The New Rules of Measurement

is the striking title of a recent book edited by Susan E. Embretson and Scott L. Hershberger (Mahway, NJ: Lawrence Erlbaum, 1999). There are 11 informative chapters packed with real-life Rasch-related applications. Solid theory is presented, graphically and through practical implications, rarely as bald algebra.

But how I wish my copy had a global replace feature! In almost every instance where the letters IRT appear, one must replace them with Rasch. For instance, "IRT item parameters are not biased by the population ability distribution" (p. 2). As has been demonstrated repeatedly (e.g., RMT 6:2, 217), this is a characteristic of only the Rasch model and not at all a general characteristic of IRT models.

Old Rule 1. The standard error of measurement applies to all scores in a particular population.

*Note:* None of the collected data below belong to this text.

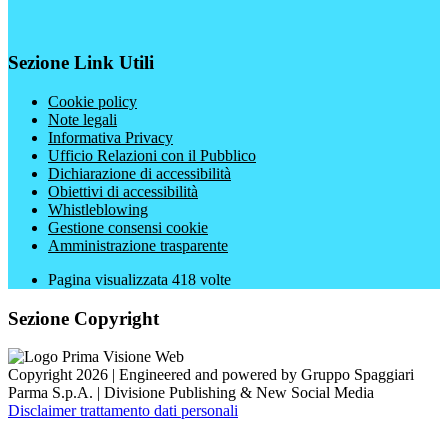
Sezione Link Utili
Cookie policy
Note legali
Informativa Privacy
Ufficio Relazioni con il Pubblico
Dichiarazione di accessibilità
Obiettivi di accessibilità
Whistleblowing
Gestione consensi cookie
Amministrazione trasparente
Pagina visualizzata
418
volte
Sezione Copyright
Copyright 2026 | Engineered and powered by Gruppo Spaggiari
Parma S.p.A. | Divisione Publishing & New Social Media
Disclaimer trattamento dati personali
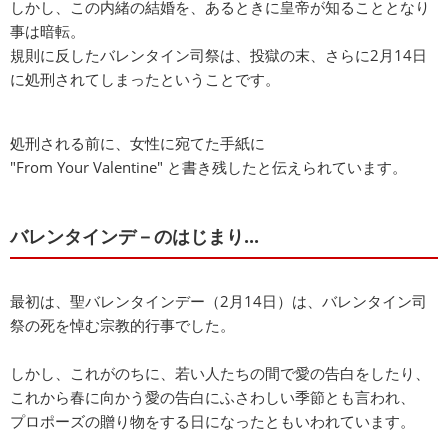
しかし、この内緒の結婚を、あるときに皇帝が知ることとなり
事は暗転。
規則に反したバレンタイン司祭は、投獄の末、さらに2月14日
に処刑されてしまったということです。
処刑される前に、女性に宛てた手紙に
"From Your Valentine" と書き残したと伝えられています。
バレンタインデ－のはじまり...
最初は、聖バレンタインデー（2月14日）は、バレンタイン司
祭の死を悼む宗教的行事でした。
しかし、これがのちに、若い人たちの間で愛の告白をしたり、
これから春に向かう愛の告白にふさわしい季節とも言われ、
プロポーズの贈り物をする日になったともいわれています。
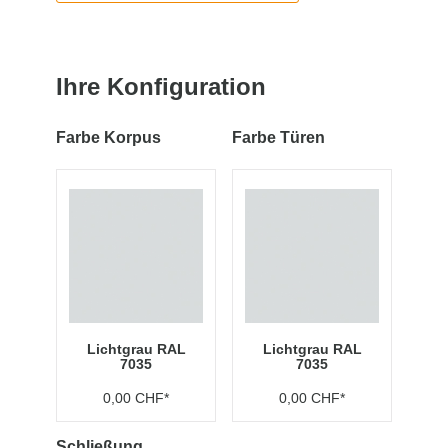
Ihre Konfiguration
Farbe Korpus
Farbe Türen
Lichtgrau RAL
Lichtgrau RAL
7035
7035
0,00 CHF*
0,00 CHF*
Schließung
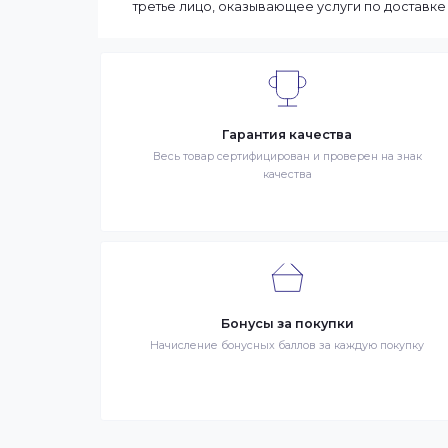
выбранные товары есть в наличии, то м
Вашего региона. Если заказываемый тов
заказа может составить более. Но мы с
90% заказов клиентов отправляются в те
Интернет-магазин – сайт имеющий адрес
продаже в интернет-магазине. Клиент 
Заказ – оформленный должным образом 
третье лицо, оказывающее услуги по до
Гарантия качества
Весь товар сертифицирован и проверен на 
качества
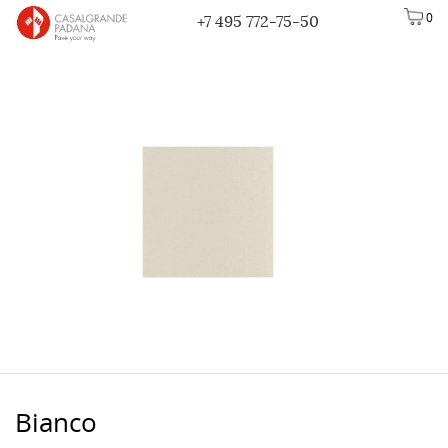
0
+7 495 772-75-50
Bianco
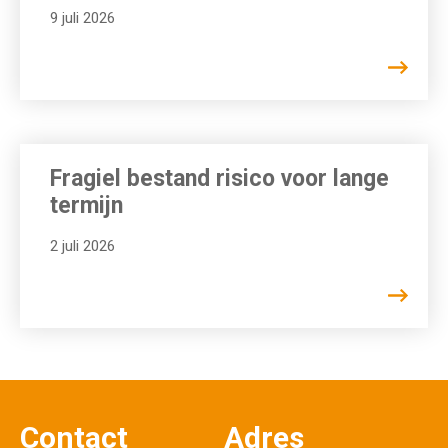
9 juli 2026
Fragiel bestand risico voor lange
termijn
2 juli 2026
Contact
Adres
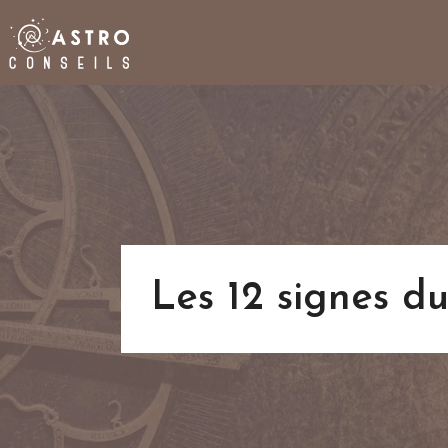
Les 12 signes du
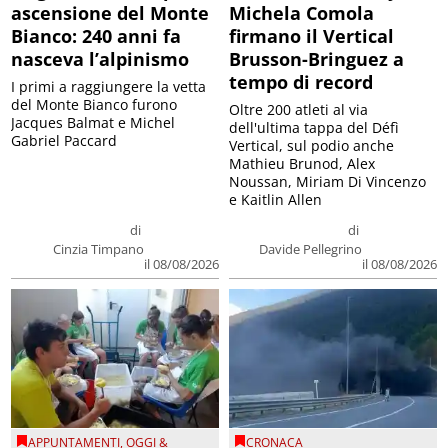
ascensione del Monte
Michela Comola
Bianco: 240 anni fa
firmano il Vertical
nasceva l’alpinismo
Brusson-Bringuez a
tempo di record
I primi a raggiungere la vetta
del Monte Bianco furono
Oltre 200 atleti al via
Jacques Balmat e Michel
dell'ultima tappa del Défì
Gabriel Paccard
Vertical, sul podio anche
Mathieu Brunod, Alex
Noussan, Miriam Di Vincenzo
e Kaitlin Allen
di
di
Cinzia Timpano
Davide Pellegrino
il 08/08/2026
il 08/08/2026
APPUNTAMENTI
,
OGGI &
CRONACA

New Rule 1. The standard error of persons differs between persons with different response patterns, but generalizes across [similar] populations.

Of course, theorists in the classical tradition know that different raw scores have different standard errors. Nevertheless, "if the score distribution approaches normality, and if obtained scores do not extend over the entire possible range, the standard error of measurement is probably uniform at all score levels" (Guilford, 1965 p. 445). Indeed, a plot on p. 50 (reprinted below) of New Rules confirms that S.E.s can be reasonably uniform across most of the range of raw scores. Also, since the easiest way to compute raw score standard errors is from reliability coefficients, most classical analysts never go beyond computing one global standard error estimate.

So what are the real implications of Rule 1? As New Rules points out, standard errors of measures increase to infinity as scores become extreme. Standard errors of raw scores decrease to zero, misleading the analyst into believing that zero and perfect scores imply exact knowledge of the location of examinees on the latent variable. Further, examinee measures (as opposed to raw scores) are each identified with their own standard error, irrespective of who, if any one, takes the same test. Decisions can be made on an individual rather than group basis.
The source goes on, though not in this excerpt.